▸ **The problem**:
Set down every record below exactly as written, but leave out the pictures.

[Saved entries]
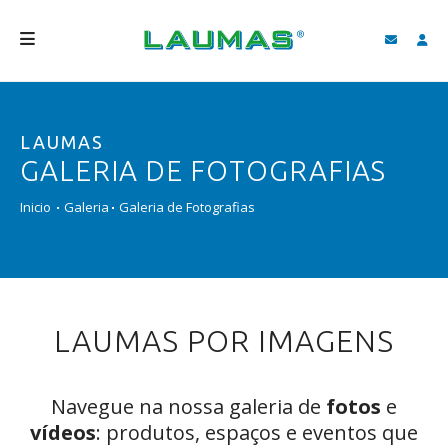
EMPRESA
LAUMAS
PRODUTOS
GALERIA DE FOTOGRAFIAS
SERVIÇOS
Inicio
Galeria
Galeria de Fotografias
ASSISTÊNCIA E DOWNLOAD
VIDEOS
BLOG
LAUMAS POR IMAGENS
NOVIDADES
FIND
Navegue na nossa galeria de
fotos
e
vídeos
: produtos, espaços e eventos que
PORTUGUÊS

▸ **Exercise response**:
EMPRESA
LAUMAS
PRODUTOS
GALERIA DE FOTOGRAFIAS
SERVIÇOS
Inicio
Galeria
Galeria de Fotografias
ASSISTÊNCIA E DOWNLOAD
VIDEOS
BLOG
LAUMAS POR IMAGENS
NOVIDADES
FIND
Navegue na nossa galeria de
fotos
e
vídeos
: produtos, espaços e eventos que
PORTUGUÊS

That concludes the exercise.